━━━ Available data

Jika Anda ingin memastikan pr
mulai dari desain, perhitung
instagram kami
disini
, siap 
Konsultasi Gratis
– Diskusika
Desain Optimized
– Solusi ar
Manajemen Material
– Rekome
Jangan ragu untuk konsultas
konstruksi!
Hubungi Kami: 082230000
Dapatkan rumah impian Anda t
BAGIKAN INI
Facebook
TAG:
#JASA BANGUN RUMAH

━━━━━━
━━━ Available data

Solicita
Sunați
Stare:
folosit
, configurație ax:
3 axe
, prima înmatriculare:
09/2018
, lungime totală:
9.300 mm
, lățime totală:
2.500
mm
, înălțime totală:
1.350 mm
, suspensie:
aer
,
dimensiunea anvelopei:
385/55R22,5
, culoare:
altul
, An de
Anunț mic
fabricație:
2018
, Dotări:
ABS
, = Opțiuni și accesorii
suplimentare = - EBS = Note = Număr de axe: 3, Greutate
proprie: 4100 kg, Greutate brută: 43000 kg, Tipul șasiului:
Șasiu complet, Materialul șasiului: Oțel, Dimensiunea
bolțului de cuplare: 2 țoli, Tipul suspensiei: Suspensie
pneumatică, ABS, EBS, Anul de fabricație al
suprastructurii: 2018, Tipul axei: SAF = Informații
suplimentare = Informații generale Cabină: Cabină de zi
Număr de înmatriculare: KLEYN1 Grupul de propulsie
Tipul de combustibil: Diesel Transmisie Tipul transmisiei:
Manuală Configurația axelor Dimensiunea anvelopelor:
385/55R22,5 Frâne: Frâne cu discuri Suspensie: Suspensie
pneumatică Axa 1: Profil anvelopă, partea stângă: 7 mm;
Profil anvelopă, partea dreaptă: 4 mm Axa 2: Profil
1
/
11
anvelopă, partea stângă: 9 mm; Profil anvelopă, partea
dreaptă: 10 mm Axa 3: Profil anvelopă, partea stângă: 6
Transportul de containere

━━━━━━

_Task item_. With the line holding "Manuală Configurația axelor" as the first and the line holding "Transportul de containere" as the last, set down that range of the entries above exactly, and nothing else.

_Answer space_.
Manuală Configurația axelor Dimensiunea anvelopelor:
385/55R22,5 Frâne: Frâne cu discuri Suspensie: Suspensie
pneumatică Axa 1: Profil anvelopă, partea stângă: 7 mm;
Profil anvelopă, partea dreaptă: 4 mm Axa 2: Profil
1
/
11
anvelopă, partea stângă: 9 mm; Profil anvelopă, partea
dreaptă: 10 mm Axa 3: Profil anvelopă, partea stângă: 6
Transportul de containere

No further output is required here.